Texto para o primeiro seminário com as professoras envolvidas no
processo de Sistematização da PEADS – 15/04/03. Esse texto tem
sido muito usado oficinas de formação de professoras, pelo seu
tamanho reduzido e profundidade da temática.
Entender bem o papel da escola é um ponto que toda professora envolvida na PEADS precisa dominar. O objetivo deste texto é aprofundar mais esta questão, observando as consequências práticas de uma escolha filosófica, metodológica. Entendendo bem qual o papel da escola, vai ser fácil para a professora a escolha do currículo, das técnicas e dinâmicas usadas no cotidiano. Trata-se de entender bem o papel que a escola tradicionalmente exerceu no meio rural diante das pessoas, dos alunos, das professoras, das famílias, das instituições.
Em outras palavras: o que a escola significava para os alunos, as professoras, as famílias e a comunidade e o que passa a significar na PEADS.
Quando falamos do papel exercido pela escola na PEADS, queremos falar do significado, da função pedagógica, social, política que a escola exerce. Outra maneira de colocar a questão é perguntar sobre o para quê e o porquê da escola.
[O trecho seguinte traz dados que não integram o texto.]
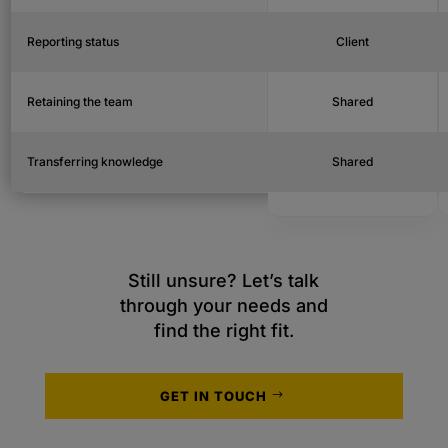
Reporting status
Client
Retaining the team
Shared
Transferring knowledge
Shared
Still unsure? Let’s talk
through your needs and
find the right fit.
GET IN TOUCH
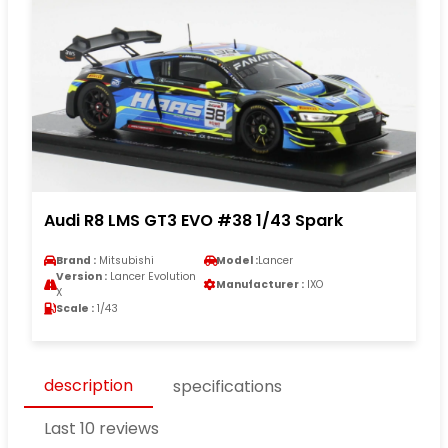
Audi R8 LMS GT3 EVO #38 1/43 Spark
Brand :
Mitsubishi
Model :
Lancer
Version :
Lancer Evolution
Manufacturer :
IXO
X
Scale :
1/43
description
specifications
Last 10 reviews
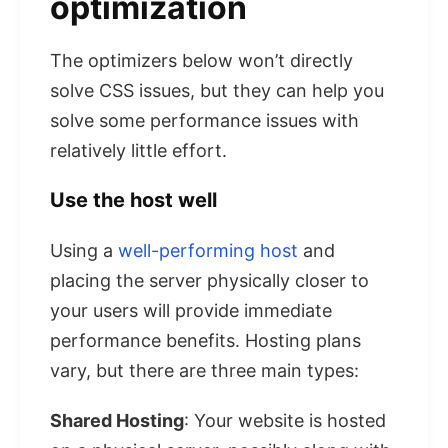
optimization
The optimizers below won’t directly
solve CSS issues, but they can help you
solve some performance issues with
relatively little effort.
Use the host well
Using a
well-performing host
and
placing the server physically closer to
your users will provide immediate
performance benefits. Hosting plans
vary, but there are three main types:
Shared Hosting
: Your website is hosted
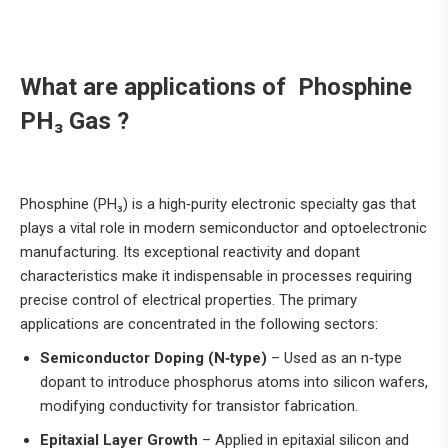
What are applications of Phosphine
PH₃ Gas ?
Phosphine (PH₃) is a high‑purity electronic specialty gas that
plays a vital role in modern semiconductor and optoelectronic
manufacturing. Its exceptional reactivity and dopant
characteristics make it indispensable in processes requiring
precise control of electrical properties. The primary
applications are concentrated in the following sectors:
Semiconductor Doping (N‑type)
– Used as an n‑type
dopant to introduce phosphorus atoms into silicon wafers,
modifying conductivity for transistor fabrication.
Epitaxial Layer Growth
– Applied in epitaxial silicon and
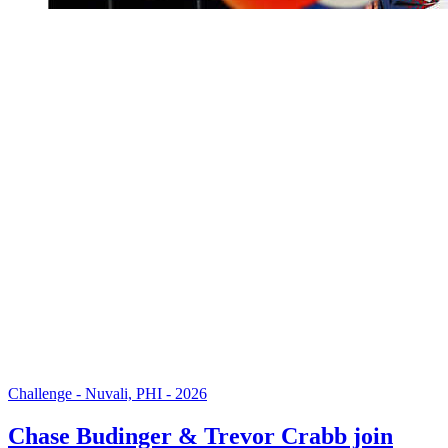
Challenge - Nuvali, PHI - 2026
Chase Budinger & Trevor Crabb join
Esse é um dos maiores diferenciais do SERTA e da PEADS. Não se trata agora de saber o como é a escola, como é o ensino, como é a didática, o como se ensina, como se avalia. Essas perguntas são sobre os meios e não sobre o papel, a função.
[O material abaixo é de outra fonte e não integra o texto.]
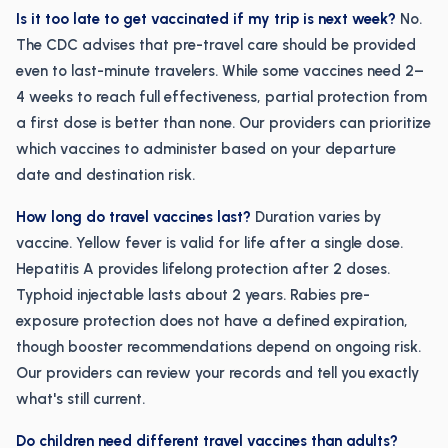
Is it too late to get vaccinated if my trip is next week?
No.
The CDC advises that pre-travel care should be provided
even to last-minute travelers. While some vaccines need 2–
4 weeks to reach full effectiveness, partial protection from
a first dose is better than none. Our providers can prioritize
which vaccines to administer based on your departure
date and destination risk.
How long do travel vaccines last?
Duration varies by
vaccine. Yellow fever is valid for life after a single dose.
Hepatitis A provides lifelong protection after 2 doses.
Typhoid injectable lasts about 2 years. Rabies pre-
exposure protection does not have a defined expiration,
though booster recommendations depend on ongoing risk.
Our providers can review your records and tell you exactly
what's still current.
Do children need different travel vaccines than adults?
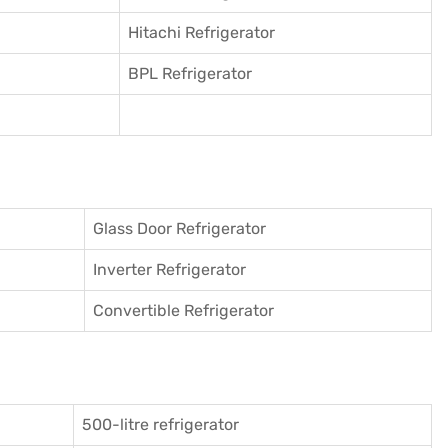
Hitachi Refrigerator
BPL Refrigerator
Glass Door Refrigerator
Inverter Refrigerator
Convertible Refrigerator
500-litre refrigerator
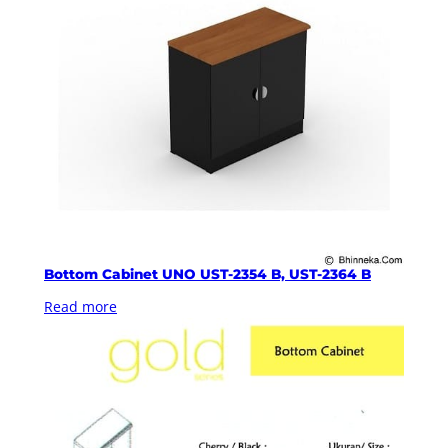
Bottom Cabinet UNO UST-2354 B, UST-2364 B
Read more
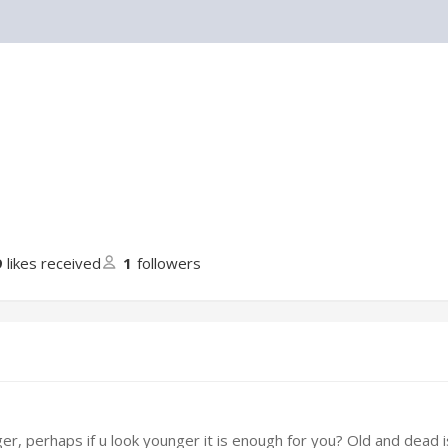
9
likes received
1
followers
er, perhaps if u look younger it is enough for you? Old and dead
Não estamos dizendo que essas perguntas não interessem a PEADS. Queremos dizer que essas perguntas são subordinadas a outras sobre o papel, a função, e ao fim. As perguntas sobre o papel, a função e a finalidade da escola, são perguntas respondidas pela ética, que é uma disciplina da filosofia. Enquanto que as perguntas sobre os meios, as formas de ensinar, as dinâmicas usadas na escola são respondidas pela psicologia, pela sociologia, pela genética, biociência e outras ciências.
Convém estar atento para essa diferença, que é a maior diferença entre a PEADS e outras concepções de educação. A PEADS não se diferencia de outras propostas porque faz pesquisa, porque faz aula passeio, porque aprende com os pais. A diferença maior é por conta do papel que na PEADS a escola exerce, pois, pesquisa muitas escolas fazem, porém com outra função, com outro papel. A PEADS está toda perpassada de dimensões filosóficas.
Quando falamos de dimensões filosóficas, não queremos dizer coisas abstratas, elucubrações difíceis, raciocínios complicados, preocupações de intelectuais. Muito pelo contrário! Filosofia é o que está no dia a dia da professora, da sua relação com o aluno, com a comunidade, que está nos textos, nas pesquisas, nas devoluções, nos censos, dentro de você, dos seus sentimentos e de suas emoções. Filosofia perpassa todos os currículos, os da PEADS que vocês aplicam, como perpassa todos os outros que se aplicam nas escolas convencionais. Não é que o currículo da PEADS tenha dimensões filosóficas e os demais não tenham. Todos têm dimensão filosófica.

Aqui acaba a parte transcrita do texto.